- Case Studies
Hospitals and other buildings in the healthcare estate use significant amounts of heat and electricity. NHS organisations in England alone reported using more than 11.3 billion kWh of energy at a cost exceeding £670 million in 2019/20.
Healthcare systems are also a key source of greenhouse gas emissions around the globe, with the health and care system in England responsible for an estimated 4% of the country’s carbon footprint.
Combined Heat and Power (CHP) generation represents an ideal solution for hospitals and other healthcare providers that have a high and consistent heat demand.
At a time when budgets are stretched and public bodies are under pressure to reduce their environmental impact, CHP is the miracle prescription to minimise costs and emissions.
On-site gas and diesel power generation also provides a resilient standby power supply, independent from the grid, to provide critical immunity against the increasing risk of supply failures.
Also known as cogeneration, CHP captures the heat that is generated as a byproduct of electricity production. This useful heat can then be used for space heating, heating water and in other processes. With the recovery and utilisaton of heat, CHP is highly regarded as a high efficiency technology achieving system efficiencies of up to 90%.
CHP is ideally suited to hospitals and other healthcare facilities because the heat demand profile is high and fairly consistent throughout the day, ensuring that the waste heat can be fully utilised and that the cogeneration system achieves exceptionally high efficiency.
Hospitals can also use CHP systems for Trigeneration, which is also known as combined cooling, heat and power (CCHP), to keep patients comfortable and support on-site processes. Trigeneration uses some of the heat generated in a CHP plant to generate chilled water for air conditioning and refrigeration via an absorption chiller. This means that healthcare facilities can meet both their winter heating and summer cooling needs.

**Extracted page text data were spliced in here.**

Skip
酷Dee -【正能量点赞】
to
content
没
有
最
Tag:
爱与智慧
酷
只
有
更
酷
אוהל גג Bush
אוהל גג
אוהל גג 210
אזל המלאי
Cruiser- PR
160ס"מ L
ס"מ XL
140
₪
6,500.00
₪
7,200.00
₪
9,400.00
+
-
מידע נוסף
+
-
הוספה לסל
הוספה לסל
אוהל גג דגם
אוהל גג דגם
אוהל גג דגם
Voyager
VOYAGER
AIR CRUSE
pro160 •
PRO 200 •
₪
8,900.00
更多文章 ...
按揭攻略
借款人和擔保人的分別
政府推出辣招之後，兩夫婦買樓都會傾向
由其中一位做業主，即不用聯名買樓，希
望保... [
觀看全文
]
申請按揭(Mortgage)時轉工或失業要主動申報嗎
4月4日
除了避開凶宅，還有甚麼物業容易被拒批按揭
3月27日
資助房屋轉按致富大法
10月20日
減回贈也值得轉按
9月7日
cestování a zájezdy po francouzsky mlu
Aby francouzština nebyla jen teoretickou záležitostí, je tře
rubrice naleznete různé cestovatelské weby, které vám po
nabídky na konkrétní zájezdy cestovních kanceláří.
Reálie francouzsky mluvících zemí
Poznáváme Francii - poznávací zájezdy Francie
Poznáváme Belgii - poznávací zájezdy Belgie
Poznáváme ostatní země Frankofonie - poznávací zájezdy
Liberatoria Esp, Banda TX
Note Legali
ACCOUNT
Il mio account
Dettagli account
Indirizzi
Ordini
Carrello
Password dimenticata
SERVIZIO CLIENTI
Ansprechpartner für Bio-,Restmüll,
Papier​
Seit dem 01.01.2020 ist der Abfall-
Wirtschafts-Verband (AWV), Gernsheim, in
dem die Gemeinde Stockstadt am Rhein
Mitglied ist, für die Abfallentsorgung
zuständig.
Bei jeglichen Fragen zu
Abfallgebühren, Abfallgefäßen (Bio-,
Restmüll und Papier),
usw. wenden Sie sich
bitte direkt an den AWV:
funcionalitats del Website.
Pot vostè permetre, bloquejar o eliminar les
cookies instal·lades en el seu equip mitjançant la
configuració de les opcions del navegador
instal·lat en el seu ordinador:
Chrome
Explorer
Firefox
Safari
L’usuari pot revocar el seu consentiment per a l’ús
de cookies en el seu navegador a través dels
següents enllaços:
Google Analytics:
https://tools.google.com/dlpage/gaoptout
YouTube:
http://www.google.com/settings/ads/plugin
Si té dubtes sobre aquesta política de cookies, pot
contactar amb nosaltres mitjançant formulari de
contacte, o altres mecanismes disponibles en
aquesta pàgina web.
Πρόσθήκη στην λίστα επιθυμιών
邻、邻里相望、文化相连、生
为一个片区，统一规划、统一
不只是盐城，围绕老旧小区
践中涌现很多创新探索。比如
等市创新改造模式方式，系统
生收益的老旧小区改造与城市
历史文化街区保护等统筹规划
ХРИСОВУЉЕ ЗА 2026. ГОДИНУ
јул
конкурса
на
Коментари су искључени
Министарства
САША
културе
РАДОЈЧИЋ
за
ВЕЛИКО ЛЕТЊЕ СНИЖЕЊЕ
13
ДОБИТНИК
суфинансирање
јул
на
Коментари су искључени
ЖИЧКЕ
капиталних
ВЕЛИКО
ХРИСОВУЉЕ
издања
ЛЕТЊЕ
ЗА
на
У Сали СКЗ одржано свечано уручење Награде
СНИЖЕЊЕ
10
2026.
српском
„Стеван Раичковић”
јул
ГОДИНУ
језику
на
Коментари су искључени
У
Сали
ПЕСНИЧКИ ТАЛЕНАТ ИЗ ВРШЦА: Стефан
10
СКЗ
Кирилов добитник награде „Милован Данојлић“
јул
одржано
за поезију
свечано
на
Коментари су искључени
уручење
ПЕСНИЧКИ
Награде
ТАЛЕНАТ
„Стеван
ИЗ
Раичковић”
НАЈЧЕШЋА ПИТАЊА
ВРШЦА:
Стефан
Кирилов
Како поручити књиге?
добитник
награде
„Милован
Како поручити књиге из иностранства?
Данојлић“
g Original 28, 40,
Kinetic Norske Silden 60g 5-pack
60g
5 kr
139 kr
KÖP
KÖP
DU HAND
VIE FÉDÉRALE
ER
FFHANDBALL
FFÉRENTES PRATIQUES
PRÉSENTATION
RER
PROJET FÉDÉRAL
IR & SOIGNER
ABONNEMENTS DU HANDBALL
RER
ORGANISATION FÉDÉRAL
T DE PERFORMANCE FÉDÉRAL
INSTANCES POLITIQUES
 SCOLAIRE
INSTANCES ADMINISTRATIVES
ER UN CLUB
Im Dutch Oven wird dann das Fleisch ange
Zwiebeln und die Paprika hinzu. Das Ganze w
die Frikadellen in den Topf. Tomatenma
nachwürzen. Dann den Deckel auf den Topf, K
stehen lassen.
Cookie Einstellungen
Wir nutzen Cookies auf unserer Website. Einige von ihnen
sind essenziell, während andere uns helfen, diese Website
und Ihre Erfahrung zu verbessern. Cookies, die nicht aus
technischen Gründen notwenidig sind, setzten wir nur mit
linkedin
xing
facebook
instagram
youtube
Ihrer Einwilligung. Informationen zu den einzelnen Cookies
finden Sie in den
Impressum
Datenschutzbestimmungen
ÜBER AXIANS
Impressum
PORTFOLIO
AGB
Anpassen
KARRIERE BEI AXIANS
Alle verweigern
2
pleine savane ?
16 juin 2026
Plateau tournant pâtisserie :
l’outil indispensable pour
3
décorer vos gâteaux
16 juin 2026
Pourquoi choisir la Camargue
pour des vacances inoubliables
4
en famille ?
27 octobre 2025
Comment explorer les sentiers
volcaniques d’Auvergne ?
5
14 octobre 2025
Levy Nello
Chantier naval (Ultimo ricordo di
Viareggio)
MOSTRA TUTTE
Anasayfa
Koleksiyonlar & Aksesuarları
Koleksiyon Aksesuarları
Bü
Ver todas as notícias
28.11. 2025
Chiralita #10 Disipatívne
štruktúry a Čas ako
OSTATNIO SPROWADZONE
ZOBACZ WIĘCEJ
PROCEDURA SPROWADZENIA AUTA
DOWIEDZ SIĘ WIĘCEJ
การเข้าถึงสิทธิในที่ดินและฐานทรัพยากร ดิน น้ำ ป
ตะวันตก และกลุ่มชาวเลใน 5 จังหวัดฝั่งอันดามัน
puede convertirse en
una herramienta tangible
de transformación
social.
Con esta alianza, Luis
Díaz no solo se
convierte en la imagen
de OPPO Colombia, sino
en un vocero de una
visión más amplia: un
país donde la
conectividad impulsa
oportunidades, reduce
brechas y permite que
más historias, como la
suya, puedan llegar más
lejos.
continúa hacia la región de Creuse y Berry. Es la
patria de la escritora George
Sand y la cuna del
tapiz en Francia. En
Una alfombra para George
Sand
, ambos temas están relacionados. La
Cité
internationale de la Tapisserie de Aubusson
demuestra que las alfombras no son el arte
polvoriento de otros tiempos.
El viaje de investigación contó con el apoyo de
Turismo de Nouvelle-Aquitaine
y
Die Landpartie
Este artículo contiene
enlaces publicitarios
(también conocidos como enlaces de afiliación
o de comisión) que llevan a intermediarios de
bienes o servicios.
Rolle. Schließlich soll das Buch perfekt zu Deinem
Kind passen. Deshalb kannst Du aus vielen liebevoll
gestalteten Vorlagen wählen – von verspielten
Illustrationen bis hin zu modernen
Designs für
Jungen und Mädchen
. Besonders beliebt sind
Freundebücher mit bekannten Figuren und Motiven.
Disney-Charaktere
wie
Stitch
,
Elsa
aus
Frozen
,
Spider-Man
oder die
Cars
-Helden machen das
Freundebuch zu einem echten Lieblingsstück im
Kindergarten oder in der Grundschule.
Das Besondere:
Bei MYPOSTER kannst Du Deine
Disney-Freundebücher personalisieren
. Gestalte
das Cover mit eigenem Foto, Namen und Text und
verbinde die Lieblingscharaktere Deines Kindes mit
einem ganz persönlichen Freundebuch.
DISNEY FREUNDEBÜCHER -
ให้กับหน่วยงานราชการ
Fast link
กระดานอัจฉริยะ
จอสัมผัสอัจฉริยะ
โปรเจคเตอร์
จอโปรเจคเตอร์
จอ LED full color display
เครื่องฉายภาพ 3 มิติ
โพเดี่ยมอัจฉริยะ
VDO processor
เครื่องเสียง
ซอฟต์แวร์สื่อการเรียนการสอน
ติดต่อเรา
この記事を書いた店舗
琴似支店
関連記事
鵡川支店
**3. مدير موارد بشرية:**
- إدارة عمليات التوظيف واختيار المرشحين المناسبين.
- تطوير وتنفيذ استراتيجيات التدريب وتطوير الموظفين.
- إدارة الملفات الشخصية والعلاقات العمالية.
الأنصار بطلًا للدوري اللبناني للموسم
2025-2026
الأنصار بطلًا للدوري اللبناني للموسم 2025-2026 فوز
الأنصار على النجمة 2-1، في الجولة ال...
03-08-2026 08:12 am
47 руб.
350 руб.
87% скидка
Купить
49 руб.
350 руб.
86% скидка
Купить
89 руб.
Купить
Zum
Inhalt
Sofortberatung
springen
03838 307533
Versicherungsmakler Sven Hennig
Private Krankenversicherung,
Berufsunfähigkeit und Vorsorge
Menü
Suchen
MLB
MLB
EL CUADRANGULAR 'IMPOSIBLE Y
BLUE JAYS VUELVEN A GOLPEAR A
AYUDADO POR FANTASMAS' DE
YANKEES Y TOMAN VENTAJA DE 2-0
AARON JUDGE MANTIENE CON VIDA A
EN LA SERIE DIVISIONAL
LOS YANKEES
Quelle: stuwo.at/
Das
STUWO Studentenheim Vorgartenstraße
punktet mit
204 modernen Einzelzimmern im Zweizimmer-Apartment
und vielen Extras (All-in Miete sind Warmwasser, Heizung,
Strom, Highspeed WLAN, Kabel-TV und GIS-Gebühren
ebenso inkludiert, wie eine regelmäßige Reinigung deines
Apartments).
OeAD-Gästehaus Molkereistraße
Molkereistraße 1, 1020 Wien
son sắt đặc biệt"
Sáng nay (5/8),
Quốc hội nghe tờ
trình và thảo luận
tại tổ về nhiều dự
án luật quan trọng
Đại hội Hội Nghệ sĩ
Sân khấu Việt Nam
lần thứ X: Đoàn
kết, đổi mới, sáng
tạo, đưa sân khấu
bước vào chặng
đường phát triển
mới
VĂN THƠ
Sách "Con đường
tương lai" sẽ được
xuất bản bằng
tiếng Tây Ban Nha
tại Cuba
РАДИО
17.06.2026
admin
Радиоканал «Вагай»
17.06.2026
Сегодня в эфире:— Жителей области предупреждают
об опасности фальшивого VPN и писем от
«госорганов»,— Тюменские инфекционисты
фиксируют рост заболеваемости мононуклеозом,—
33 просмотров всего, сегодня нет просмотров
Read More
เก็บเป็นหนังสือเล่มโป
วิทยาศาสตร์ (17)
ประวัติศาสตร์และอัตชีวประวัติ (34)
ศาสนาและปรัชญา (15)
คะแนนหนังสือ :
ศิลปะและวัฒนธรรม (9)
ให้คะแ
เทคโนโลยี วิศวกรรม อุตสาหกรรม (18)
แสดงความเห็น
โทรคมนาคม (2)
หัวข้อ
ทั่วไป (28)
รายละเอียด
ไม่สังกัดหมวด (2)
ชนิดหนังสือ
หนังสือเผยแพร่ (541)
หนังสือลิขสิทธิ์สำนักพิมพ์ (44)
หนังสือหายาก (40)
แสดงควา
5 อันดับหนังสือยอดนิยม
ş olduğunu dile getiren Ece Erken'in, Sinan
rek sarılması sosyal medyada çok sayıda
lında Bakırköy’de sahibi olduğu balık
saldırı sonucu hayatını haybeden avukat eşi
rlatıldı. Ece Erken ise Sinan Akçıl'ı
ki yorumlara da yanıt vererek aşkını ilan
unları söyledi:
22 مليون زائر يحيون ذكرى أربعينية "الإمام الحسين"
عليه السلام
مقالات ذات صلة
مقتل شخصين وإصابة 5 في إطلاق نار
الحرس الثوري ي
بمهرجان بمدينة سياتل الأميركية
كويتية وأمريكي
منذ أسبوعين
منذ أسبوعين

Unexpected power failures can be catastrophic for hospitals, posing a serious risk to patients. For this reason, a resilient power supply is crucial for lighting, powering critical equipment and running procedures like surgery. A reliable source of heat, hot water and cooling is also important to keep patients comfortable and help reduce the spread of infection.
On-site CHP adds energy resilience for hospitals, protecting against outages on the national grid. Back-up generators that can run for shorter periods are also useful as an extra layer of resilience for hospitals. These generators, that are often run-on diesel, can provide mission critical power when other systems fail.
CHP can dramatically reduce energy costs and emissions in hospitals and other suitable healthcare environments.
The advanatgeous 'spark spread' of low carbon natural gas is increasing the financial benefits of CHP. The spark spread is used as a guide to the commercial viability of a CHP project. A spark spread of 3:1 would make CHP project viable. Generally, the net cost of producing electricity from a CHP is three times the cost of the gas input.
As such, hospitals or healthcare facilities with natural gas CHP plants have benefited from cheaper energy by self-generating their own low carbon power and maximised the energy efficiency of the fuel input to produce heat and cooling. Elsewhere, CHP typically has a low payback period of between two and three years which provides an excellent return on investment.
CHP efficiencies can lead to further cost savings by avoiding peak grid power costs and benefiting from a range of financial incentives, particularly partial exemption from emissions taxes like the Climate Change Levy (CCL). CCL rates have risen sharply in recent years as governments try meet their emission reduction targets.
To qualify for CCL exemption and other financial incentives, CHP schemes must meet certain efficiency and environmental performance targets to qualify as 'good quality’ CHP under the Combined Heat and Power Quality Assurance (CHPQA) programme.
Edina can provide finance for CHP projects by funding the capital costs of CHP projects. Hospitals can, therefore, protect their capital budgets and repay the cost of the project over an agreed contract period from the energy and operational cost savings created by the on-site cogeneration system.
As a market-leader in the supply, installation and maintenance of CHP and emergency back-up power systems, Edina has completed over 35 energy saving projects across healthcare facilities.